What we do
What we do
We help our clients make R&D Tax Relief claims meaning lower Corporation Tax bills or repayable R&D tax credits.
This generally involves:
• Carrying out an initial discussion with you to identify if a claim is possible.
• Providing advice on what qualifies as an R&D project and/or on what you need to do to meet the qualifying criteria.
• Preparing a technical document based on HMRC guidance.
• Reviewing qualifying expenses and advise on what costs will be eligible to be included on the claim.
• Recording the claim and support documents on the company corporation tax return.
Unlike many niche R&D businesses out there, we do not seek to claim a percentage of any R&D tax relief but simply invoice on a time cost, or agreed fee, basis.
What is R&D
R&D (Research & Development) is the process of gaining new knowledge, in an area of science and technology, and then creating, developing and implementing new products and services subject to certain conditions.
For many companies, it is necessary to undertake R&D to enable them to gain a competitive advantage over other businesses in their industry – and, in turn, this can boost the UK economy. However, R&D is often financially risky because it takes time, effort and money to develop new products and services, often with no guarantee of success.
As a result, to encourage UK businesses to invest in R&D, the government introduced two types of R&D tax relief. https://www.gov.uk/guidance/corporation-tax-research-and-development-rd-relief
R&D tax relief for Small and Medium Enterprises (SMEs)
The R&D relief for SMEs is currently 186%. That means that for every £1 of qualifying expenditure your company makes, it receives an additional 86p of tax relief. So, every £1 of R&D spent yields a deduction of £1.86 against taxable profits (potentially saving Corporation Tax at 19%, 25% or 26.5%).

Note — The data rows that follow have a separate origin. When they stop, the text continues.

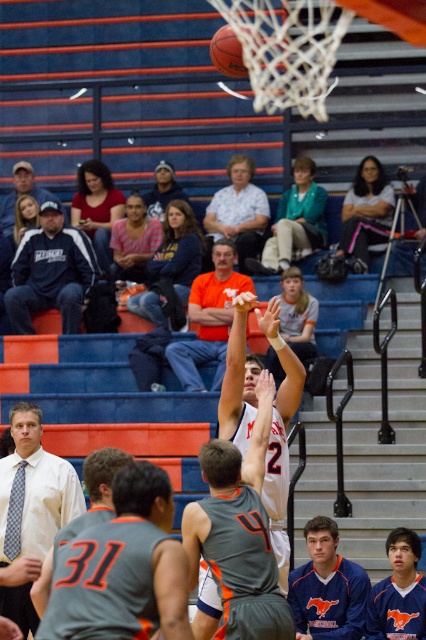 Question: Is gray jersey at center bigger than white matte basketball player at center?

Choices:
 (A) yes
 (B) no

Answer: (B)

Question: Can you confirm if green fabric jacket at center is bigger than dark blue baseball cap at upper left?

Choices:
 (A) no
 (B) yes

Answer: (B)

Question: Estimate the real-world distances between objects in this image. Which object is closer to the blue jersey at center?

Choices:
 (A) dark blue baseball cap at upper left
 (B) rubber basketball at center
 (C) white matte basketball player at center
 (D) dark blue jacket at left

Answer: (C)

Question: Which object appears farthest from the camera in this image?

Choices:
 (A) white matte basketball player at center
 (B) orange jersey at center

Answer: (B)

Question: Is white shirt at center smaller than green fabric jacket at center?

Choices:
 (A) no
 (B) yes

Answer: (B)

Question: Based on their relative distances, which object is farther from the green fabric jacket at center?

Choices:
 (A) orange jersey at center
 (B) blue jersey at center
 (C) gray jersey at center
 (D) rubber basketball at center

Answer: (C) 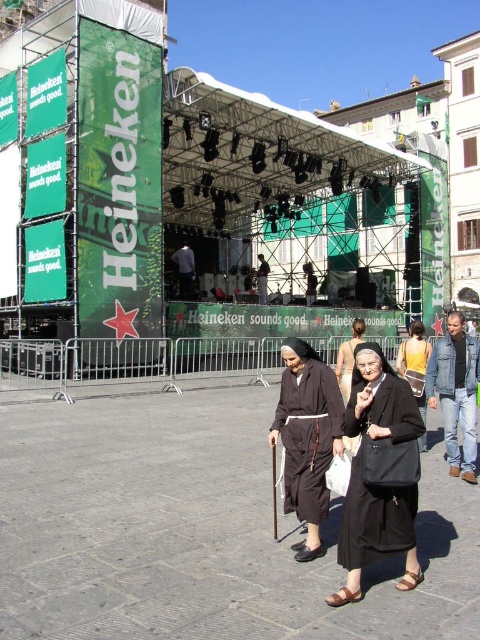 Question: Which object is positioned closest to the black matte nun at center?

Choices:
 (A) dark brown fabric robe at center
 (B) dark blue jeans at center
 (C) brown fabric nun at center

Answer: (C)

Question: Which object is the closest to the black fabric dress at center?

Choices:
 (A) dark blue jeans at center
 (B) denim jacket at lower right

Answer: (B)

Question: Does black matte nun at center appear over dark blue jeans at center?

Choices:
 (A) yes
 (B) no

Answer: (B)

Question: Is black fabric nun at center closer to the viewer compared to dark blue jeans at center?

Choices:
 (A) no
 (B) yes

Answer: (B)

Question: Which of these objects is positioned closest to the dark blue jeans at center?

Also, loss making companies with no Corporation Tax to pay can claim repayable tax credits calculated at 10% of the R&D claim.
R&D Expenditure Credit (RDEC) for Large companies
Large companies can claim RDECs for working on R&D projects. The RDEC is a tax credit of 20% of your qualifying R&D expenditure – but this tax credit is itself subject to Corporation Tax.

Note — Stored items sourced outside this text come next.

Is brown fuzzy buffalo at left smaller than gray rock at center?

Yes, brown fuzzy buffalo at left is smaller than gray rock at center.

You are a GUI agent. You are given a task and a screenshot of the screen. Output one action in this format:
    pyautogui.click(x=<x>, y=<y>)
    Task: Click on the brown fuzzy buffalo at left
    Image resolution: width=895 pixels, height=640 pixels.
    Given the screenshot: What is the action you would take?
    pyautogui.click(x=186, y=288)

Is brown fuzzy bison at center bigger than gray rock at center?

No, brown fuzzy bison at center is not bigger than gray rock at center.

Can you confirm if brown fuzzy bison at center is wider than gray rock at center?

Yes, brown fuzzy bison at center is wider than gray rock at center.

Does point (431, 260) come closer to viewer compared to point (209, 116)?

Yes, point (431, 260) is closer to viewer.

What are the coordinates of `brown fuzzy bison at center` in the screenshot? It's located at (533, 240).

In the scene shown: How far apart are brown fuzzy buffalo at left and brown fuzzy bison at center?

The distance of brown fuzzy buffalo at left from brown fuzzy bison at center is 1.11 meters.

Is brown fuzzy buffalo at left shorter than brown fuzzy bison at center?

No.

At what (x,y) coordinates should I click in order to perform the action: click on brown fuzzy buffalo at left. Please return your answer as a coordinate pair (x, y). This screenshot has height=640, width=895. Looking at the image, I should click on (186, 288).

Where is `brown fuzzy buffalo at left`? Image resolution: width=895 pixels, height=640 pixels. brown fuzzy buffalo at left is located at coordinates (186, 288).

RDECs can also be claimed by SMEs and large companies who have been subcontracted to do R&D work by a large company.
What rules need to apply for an R&D project to qualify for one of the R&D schemes?

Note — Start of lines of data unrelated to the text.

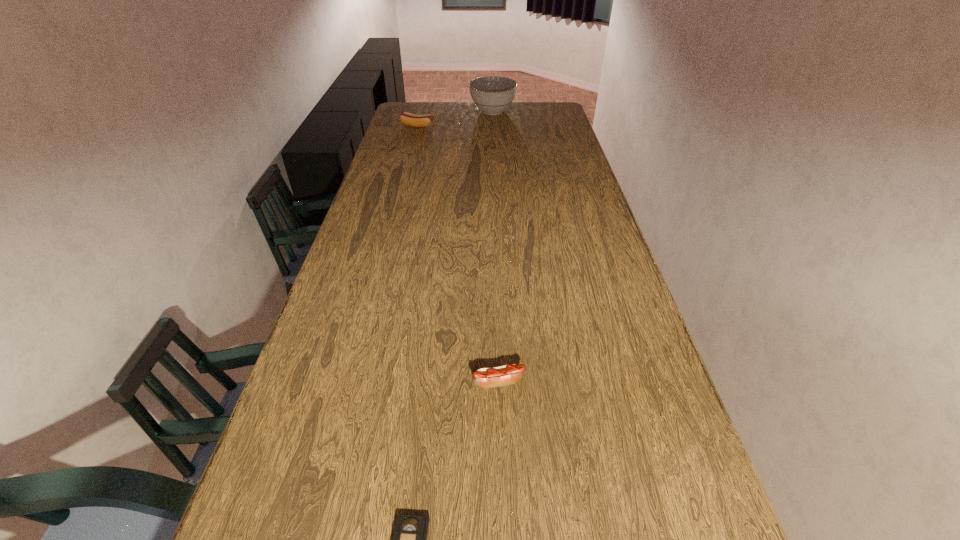 Identify the location of object present at the left edge. The height and width of the screenshot is (540, 960). (410, 119).

Locate an element on the screen. The width and height of the screenshot is (960, 540). vacant region at the far edge is located at coordinates (455, 115).

In the image, there is a desktop. At what (x,y) coordinates should I click in order to perform the action: click on blank space at the left edge. Please return your answer as a coordinate pair (x, y). The width and height of the screenshot is (960, 540). Looking at the image, I should click on (417, 130).

Identify the location of free space at the right edge. (612, 268).

Locate an element on the screen. The image size is (960, 540). free space between the farther sausage and the third tallest object is located at coordinates (458, 254).

I want to click on vacant area between the chinaware and the second farthest object, so click(x=455, y=118).

Locate an element on the screen. This screenshot has height=540, width=960. free space between the tallest object and the shorter sausage is located at coordinates (495, 247).

Identify the location of empty space that is in between the third nearest object and the third farthest object. (458, 254).

I want to click on free space that is in between the chinaware and the left sausage, so click(455, 118).

The width and height of the screenshot is (960, 540). Identify the location of free space between the farthest object and the second farthest object. (455, 118).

- There has to be a project focused on the issue to be resolved;
- There has to be an intention to achieve an advance in science or technology;
- The project must relate to the company’s trade – an existing one or one it intends to start based on the results of the R&D;
- The company has to explain how its project sought to overcome the uncertainty around the advance it wants to achieve;
- The issue has to be one that cannot be easily overcome by a professional working in that field;
- The process, product or service can still be an advance if it has been developed by another company but isn’t publicly known or available. For instance, there are many companies currently working on both electric cars and driverless cars. They will each be claiming R&D tax relief;
- The project can research or develop a new process, product or service, or improve an existing one,
What expenses count as Qualifying expenditure in an R&D claim
- Staff costs
- Consumable or transformable items
- Contracted out R&D costs (generally only in the UK) (65%)
- Externally provided workers (65%)
- There are also R&D allowances which allow for full relief for qualifying capital expenditure.
Time limit for making an R&D claim
Generally, the rule is that one must make an R&D claim within two years from the end of a relevant accounting period. But a company must inform HMRC of its intention to make its first claim (or first for three years) within 6 months of the end of an accounting period.